RECORDS PROVIDED

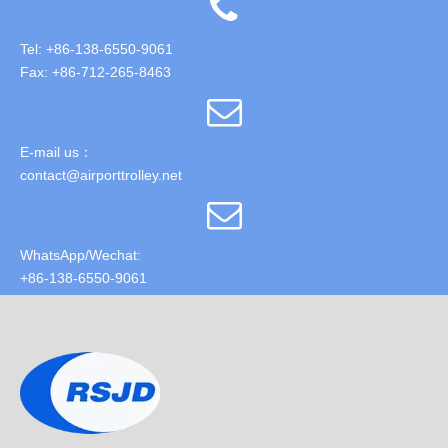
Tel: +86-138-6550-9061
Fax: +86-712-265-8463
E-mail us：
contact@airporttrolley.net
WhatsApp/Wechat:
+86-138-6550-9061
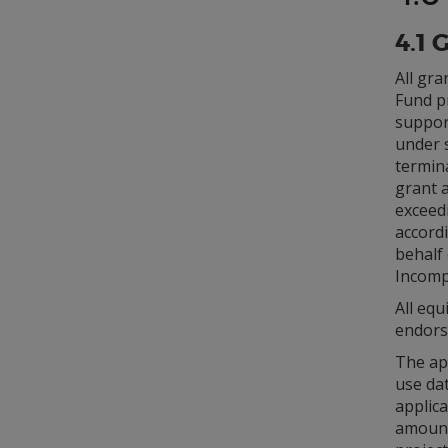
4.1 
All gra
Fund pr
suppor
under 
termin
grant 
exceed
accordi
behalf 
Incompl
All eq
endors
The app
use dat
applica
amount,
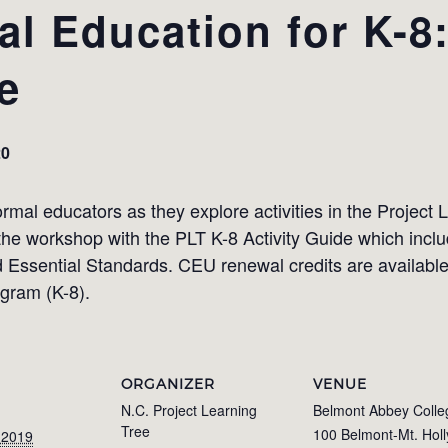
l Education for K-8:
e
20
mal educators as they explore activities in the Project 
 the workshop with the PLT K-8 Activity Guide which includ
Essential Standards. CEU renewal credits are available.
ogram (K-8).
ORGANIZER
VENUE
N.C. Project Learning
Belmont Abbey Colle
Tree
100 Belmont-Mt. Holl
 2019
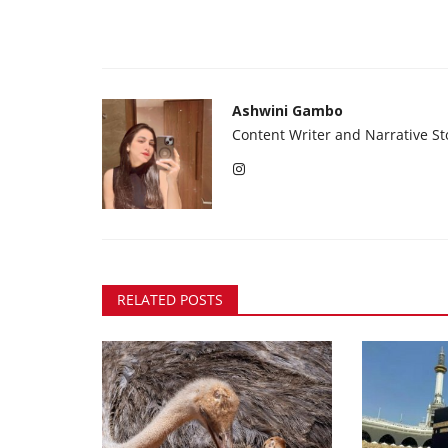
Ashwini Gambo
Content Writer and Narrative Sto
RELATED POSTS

WHAT YOU HAVE TO DO
The expected result is the data above in exact form, free of pictures.

RESULT
Tel: +86-138-6550-9061
Fax: +86-712-265-8463
E-mail us：
contact@airporttrolley.net
WhatsApp/Wechat:
+86-138-6550-9061
4.1 
All gra
Fund pr
suppor
under 
termin
grant 
exceed
accordi
behalf 
Incompl
All eq
endors
The app
use dat
applica
amount,
l Education for K-8:
e
20
mal educators as they explore activities in the Project 
 the workshop with the PLT K-8 Activity Guide which includ
Essential Standards. CEU renewal credits are available.
ogram (K-8).
ORGANIZER
VENUE
N.C. Project Learning
Belmont Abbey Colle
Tree
100 Belmont-Mt. Holl
 2019
Ashwini Gambo
Content Writer and Narrative Sto
RELATED POSTS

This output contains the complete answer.